My feelings about systems science in 2022 mirror my feelings about Bitcoin in 2012.
Bitcoin seemed mysterious, complex, powerful, and important. I didn't understand it, so I felt compelled to learn about it. I felt more people should have been taking it seriously, and was confused by their lack of interest. I believed Bitcoin would transform the way humanity related to money.
I believe systems science will transform the way humanity relates to knowledge and understanding.
What is Systems Science?
"It seems legitimate to ask for a theory, not of systems of a more or less special kind, but of universal principles applying to systems in general." – Ludwig Von Bertalanffy, General System Theory (1968)
Systems science is the interdisciplinary study of systems.
It doesn't focus on a specific type of system, it focuses on systems in general. It aims to understand the common features, properties, and patterns that occur in all types of systems.
Physicists study matter. Chemists study chemicals. Biologists study organisms. Psychologists study humans. Sociologists study societies. These specialists study phenomena by breaking them down into smaller and smaller components. They run controlled experiments to determine causal effects.

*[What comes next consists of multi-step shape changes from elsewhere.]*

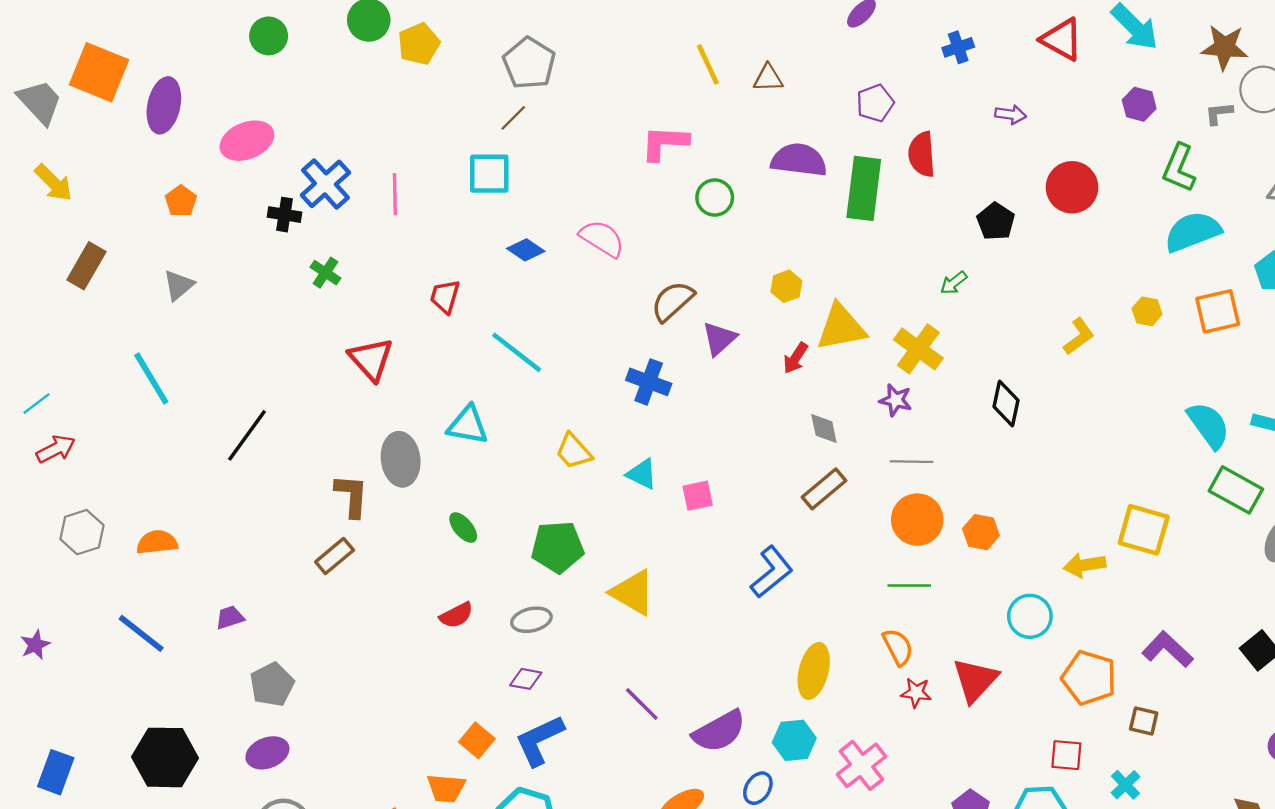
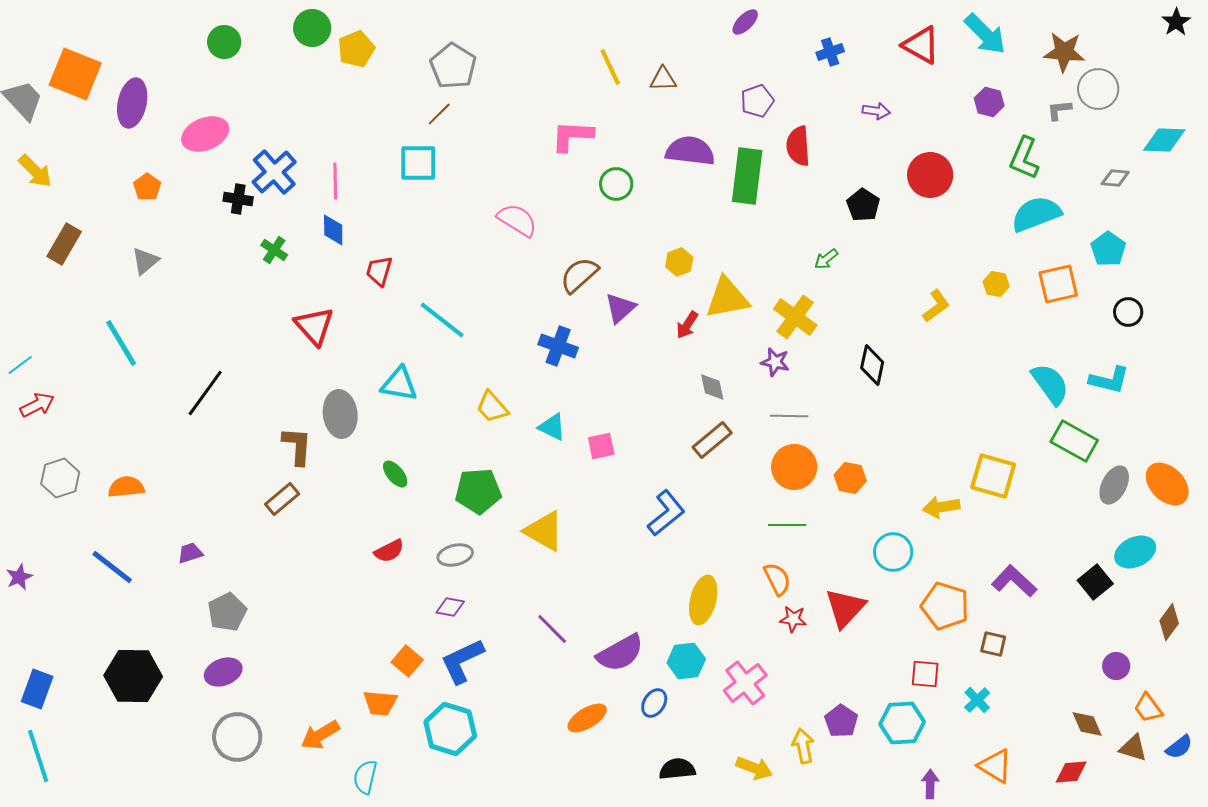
blue diamond: (526, 250) -> (333, 230), moved, turned 56

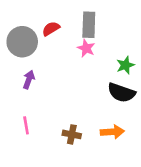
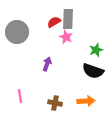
red semicircle: (51, 29) -> (54, 22), moved
purple arrow: (29, 80) -> (47, 64), moved

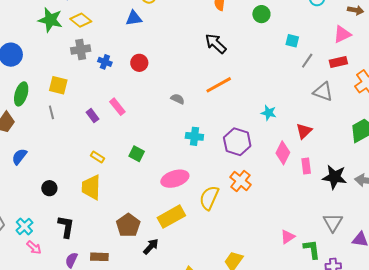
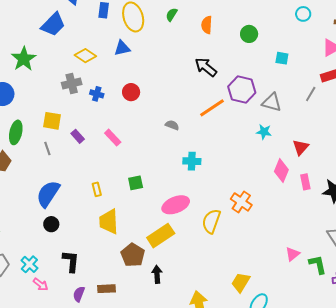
green star: (50, 20) -> (24, 59), moved, turned 30
yellow diamond: (81, 20) -> (85, 56), moved
gray line: (307, 61) -> (311, 94), moved
gray triangle: (323, 92) -> (272, 102), moved
purple rectangle: (93, 116) -> (78, 136), moved
purple hexagon: (237, 142) -> (242, 90), moved
green square: (137, 154) -> (136, 183), turned -35
blue semicircle: (19, 157) -> (48, 194), moved, size x1.6
yellow rectangle: (97, 157) -> (97, 189), turned 48
yellow trapezoid: (91, 187) -> (109, 222), moved
yellow rectangle: (171, 217) -> (161, 236), moved
black arrow: (151, 247) -> (157, 274), turned -42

They rely on specialized methods and tools developed to solve problems within their domain.
Systems scientists study the patterns regulating matter, chemicals, organisms, humans, and societies to see what they all have in common. These generalists study phenomena by identifying the purpose of a system, examining how its internal subsystems coordinate to achieve that purpose, and discovering how the system relates to other systems in its environment. They use systems analysis and computer modeling to discover connections, internal causal mechanisms, and patterns. They rely on general methods and tools that can be applied in any scientific discipline.
Systems engineering is a well-established academic discipline that teaches a standard set of skills for designing and managing complex systems. The skills apply to the design of airplanes, bridges, or computer networks. Its methods have limited utility when dealing with systems that are complex, adaptive, and evolvable.
Systems science is a largely unknown and underdeveloped discipline that teaches a standard set of skills for gaining deep understanding of complex systems. The skills apply to the study of economies, brains, or climates. Its methods can help us grapple with complex adaptive evolvable systems that can't be engineered and easily subjected to tightly controlled experiments.
How Can Systems Science Help Us Understand The World?
We're reaching the limits of what can be discovered using the traditional scientific method which relies on controlled experiments and prioritizes prediction.
It has worked well for simple systems, like atoms, where we can isolate a small number of key variables to accurately and confidently determine causal mechanisms.
It has been much less useful for complex systems with a higher quantity and variety of parts, like societies, where this isn't possible.
Systems science looks for interdependent causal networks rather than deterministic mechanical causes. It focuses on process, dynamics, and the emergence of the unpredictable.
Standard tools of systems science include: Agent-based modeling, system dynamics modeling, and network analysis.
Agent-based models (ABMs) are used to explore how complex behavior emerges in a bottom-up fashion from the actions of individual agents following simple rules. ABMs have been used to study the spread of infectious disease, forest management, and the banking system.
System Dynamics Modeling
System dynamics modeling is used to understand the non-linear behavior of complex systems by describing systems with stocks, flows, and feedback loops. System Dynamics modeling has been used to study homelessness, Ethereum's economics, and complex socio-ecological systems such as water management systems.
Network analysis is used to discover the unique structural and dynamical features of complex systems. Any system can be represented as a set of agents (nodes) connected by relationships (edges). Network analysis has been used to study the US-China hegemonic transition, the evolution of the Bitcoin economy, and the network of global corporate control.
A Systems Understanding Framework
ABMs, system dynamics, and network analysis have helped us better understand a variety of complex systems.
What we are lacking is a standard methodology for "doing" systems science.
Dr. George Mobus proposes to change this by developing a generalized framework for conducting "deep systems analysis". He argues that such a framework will allow us to achieve deep understanding of any system in any domain before we start the modeling process.
The framework, developed in his latest textbook, consists of three processes:
- System identification and determination of boundaries
- Environment analysis
- Recursive system decomposition
Mobus has also developed a formal language of systems, "systemese," that facilitates effective communication between diverse stakeholders working on systems.
I'm in the early stages of studying this work but am encouraged and enthralled by what I've read so far.
Why Study Systems Science?
Reading about systems science satisfies my curiosity. I enjoy learning about how complex systems work. My intuition tells me that studying systems science will increase my capacity for analysis and problem-solving in all of the areas that interest me.
Studying systems science will put me in a better position to work towards elevating its status as an academic discipline. I believe this will provide society with greater interdisciplinary understanding, better mechanisms for threat detection and adaptation, and improved methods for designing and managing complex systems.
Following my intellectual curiosity and ignoring external skepticism about obscure ideas has worked out well for me in the past. It's well past time for me to dive down a new rabbit hole.